Le NRF semble perdre de son importance alors même que la situation économique risque de se détériorer dans les années à venir. Ainsi, un transfert de Rs 1,2 milliard sera effectué du NRF au Budget en 2013, et un autre de Rs 3 milliards en 2014. Un nouveau plan de relance budgétaire est pourtant nécessaire pour donner une impulsion à notre économie.

Dans un rapport sur Maurice, le FMI souligne que les fonds spéciaux hors-budget sont « macroeconomically important ». Le solde budgétaire se définit, en principe, comme la différence entre toutes les dépenses et tous les revenus. Si l’on ramène les dépenses et les revenus extra-budgétaires dans le Budget, le déficit budgétaire consolidé sera de 2,9 % du PIB en 2012 et de 3,2 % en 2013. Ces taux sont encore flatteurs mais, paraît-il, Maurice doit se mettre au même niveau que ses pairs afin de préserver sa notation auprès de Moody's.

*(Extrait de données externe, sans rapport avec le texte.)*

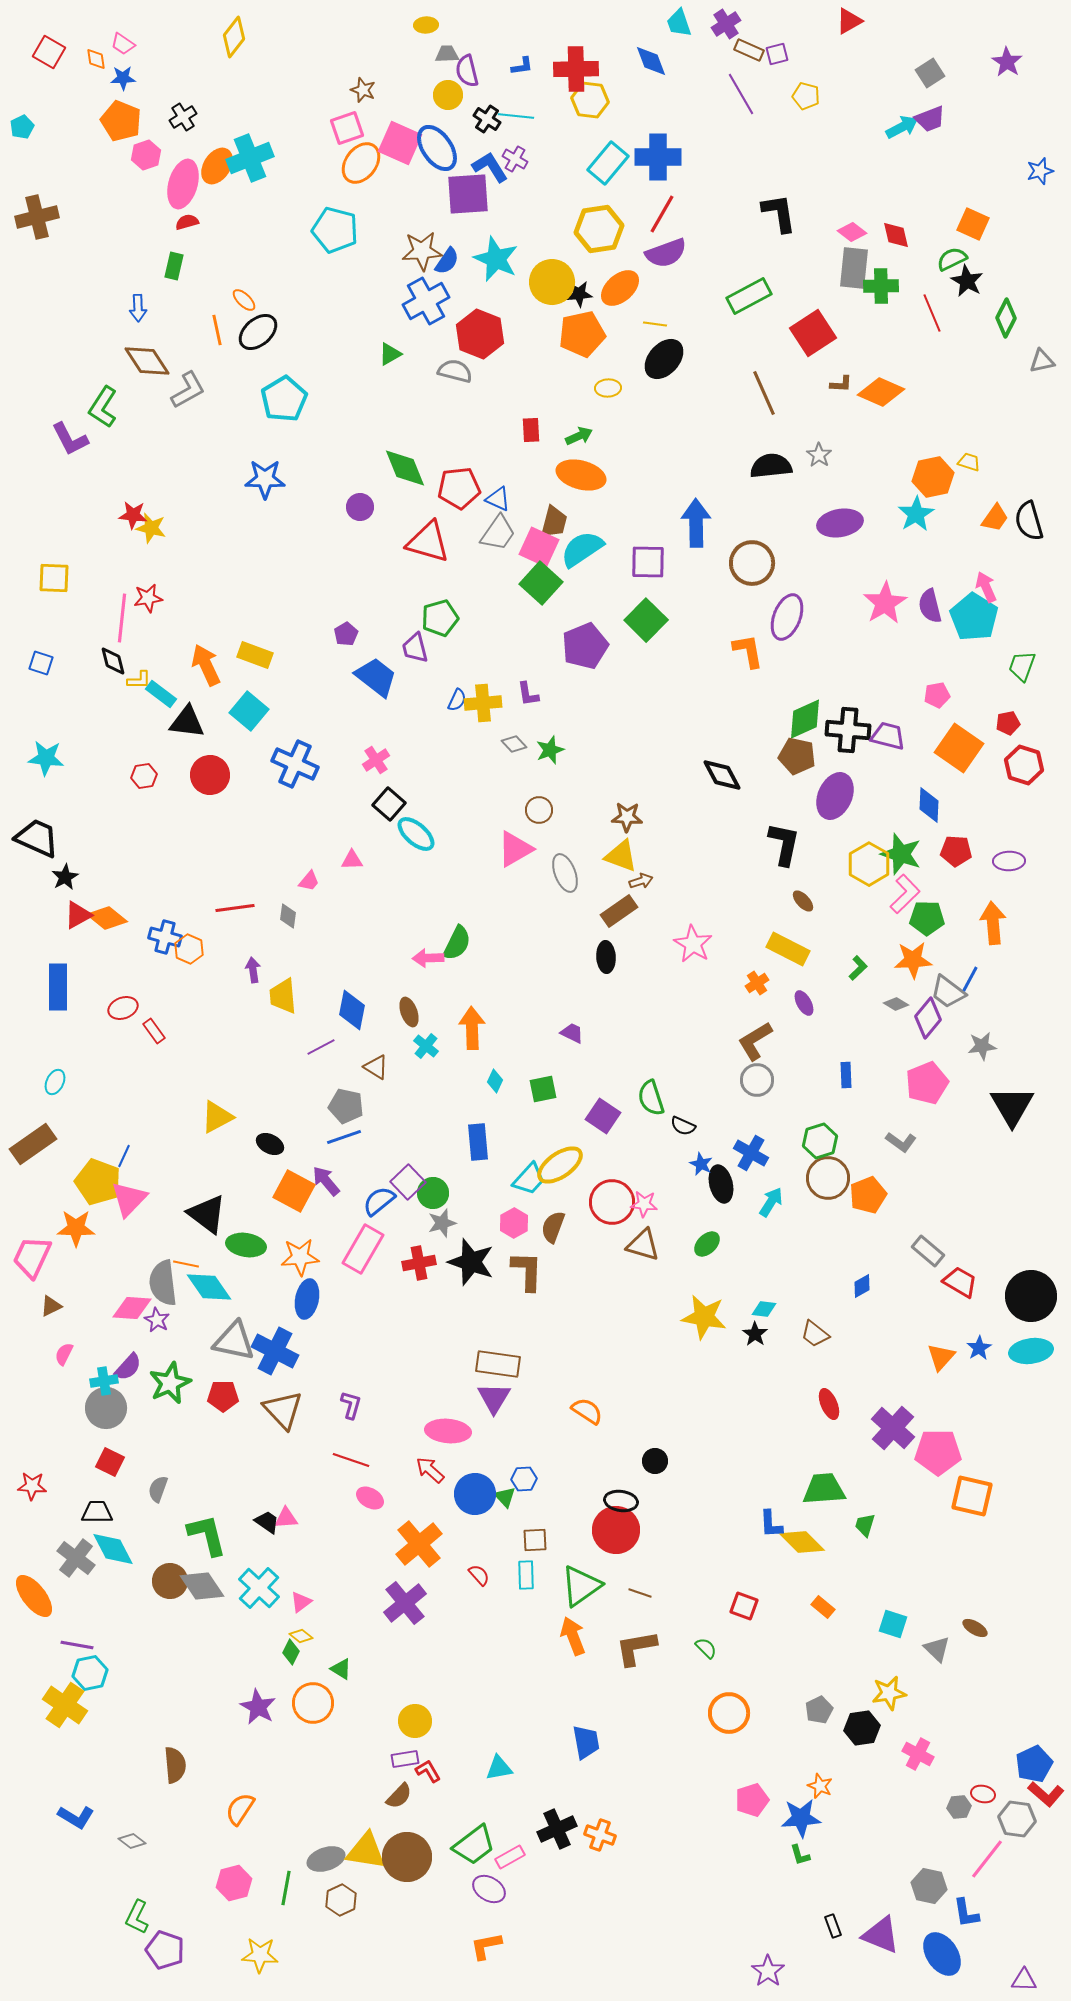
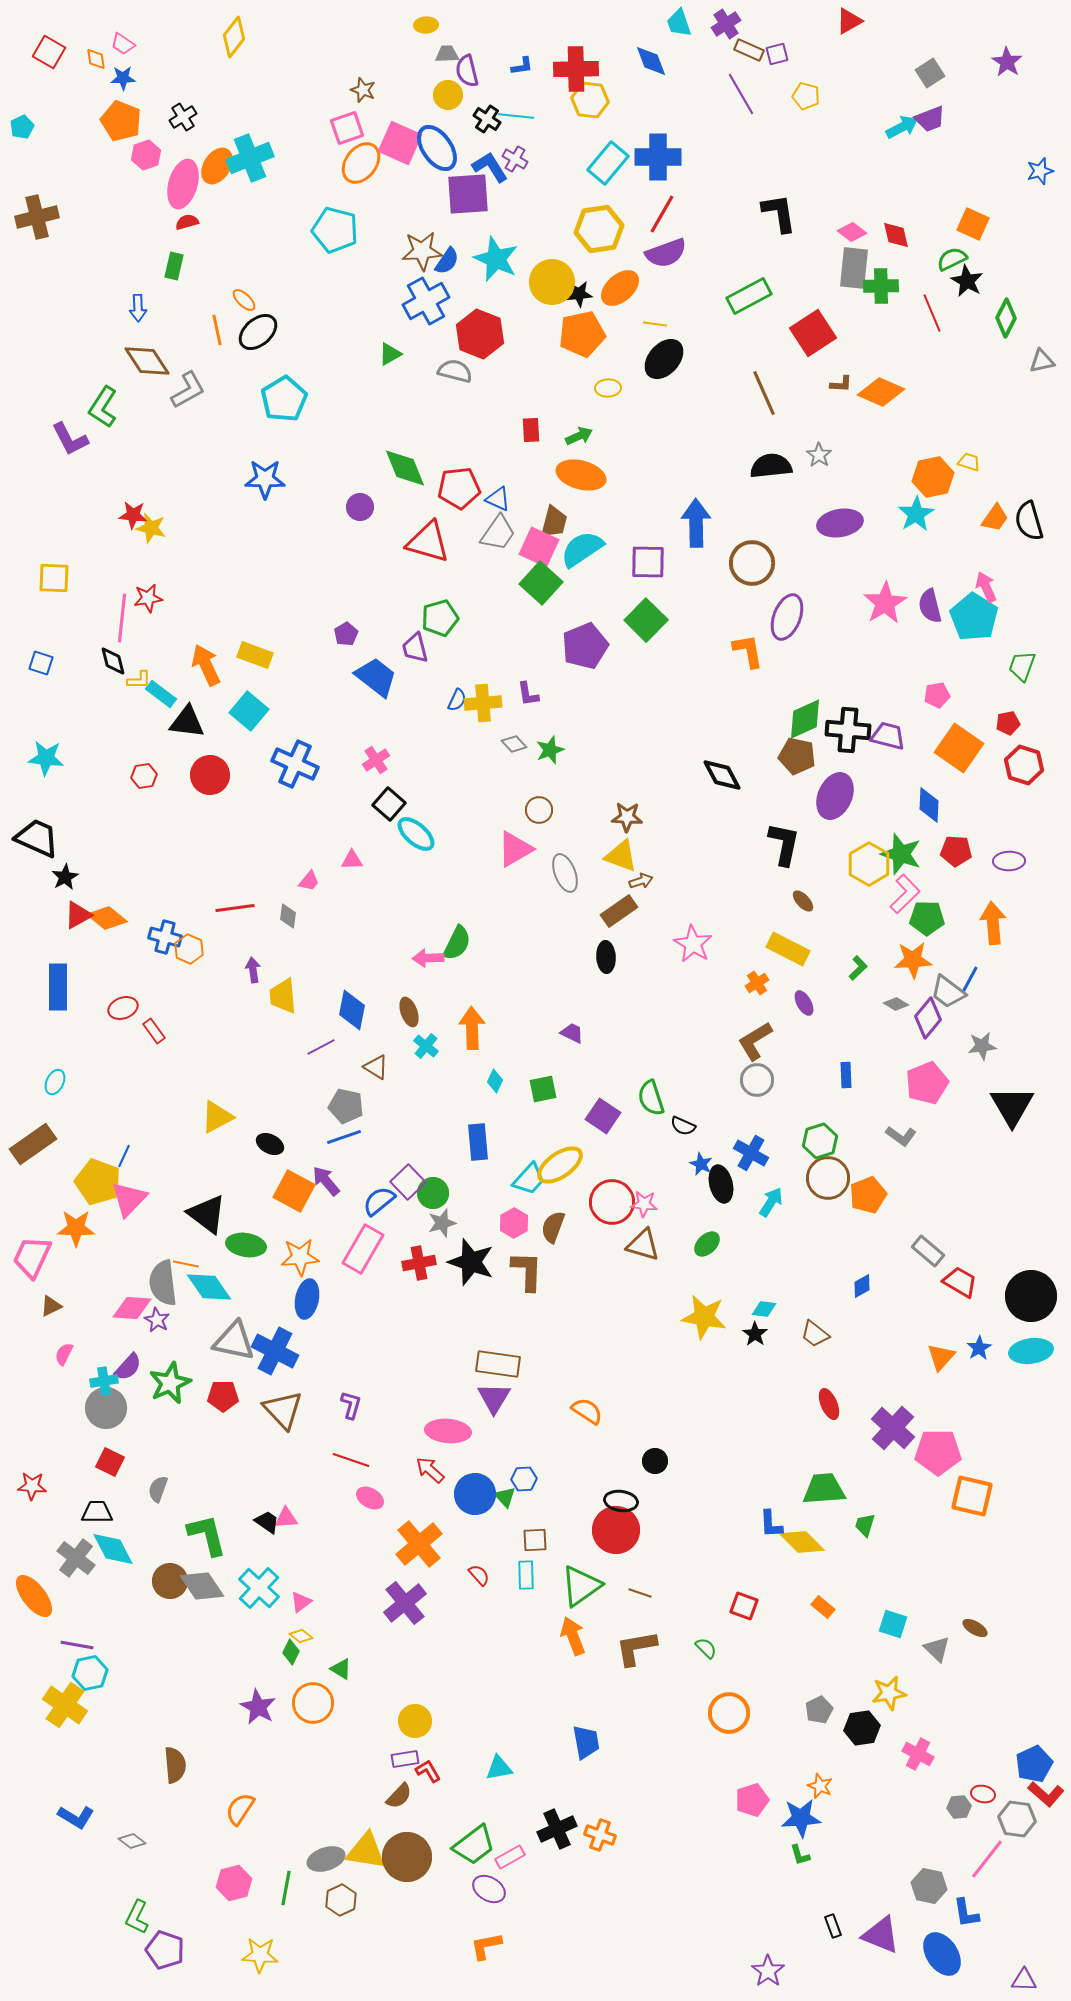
gray L-shape at (901, 1142): moved 6 px up
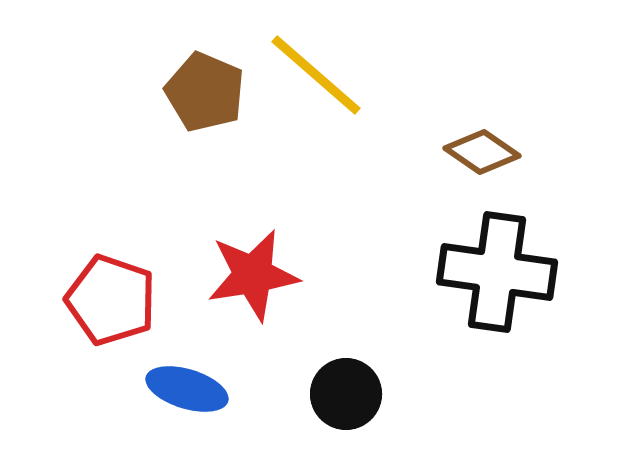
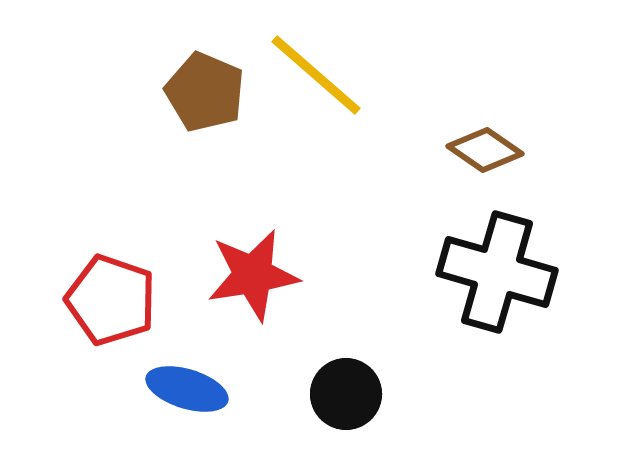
brown diamond: moved 3 px right, 2 px up
black cross: rotated 8 degrees clockwise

Il convient d’arrêter ces jeux comptables au nom de la transparence des chiffres. D’abord, il est grand temps que le ministère des Finances innove en publiant les données réelles des finances publiques après chaque trimestre, au lieu de les révéler une seule fois par an à l’occasion de la présentation du Budget. Ensuite, comme le préconise le FMI, tous les fonds spéciaux doivent être inclus dans le Budget. Les marchés évalueront alors correctement les prix des titres publics.

Par ailleurs, l’objectif d’avoir un déficit budgétaire de 2,2 % du PIB en 2013 repose sur des hypothèses qui ne sont pas raisonnables. Il est fort peu probable que notre économie réalise une croissance de 4 %, que les arrivées touristiques augmentent de 5 % à 8 %, que les mesures budgétaires soient appliquées à 100 %, et que les recettes fiscales s’approchent des estimations. On sera encore heureux qu’une partie du Budget de développement ne soit pas dépensée...

Une autre hypothèse à retenir, c’est celle d’une dépréciation annuelle de 3,5 % de la roupie. Cela surprend de la part d’un ministère des Finances dont les exportateurs disent qu’il serait en faveur d’une correction importante du taux de change. Si la roupie était si surévaluée, elle le resterait l’année prochaine avec une inflation de 6 % qui rendrait pratiquement stable le taux de change réel de la roupie. Imaginez ce que serait le taux d’inflation s’il fallait dévaluer la roupie par plus de 3,5%... Du comité de politique monétaire, on attend un signal cohérent.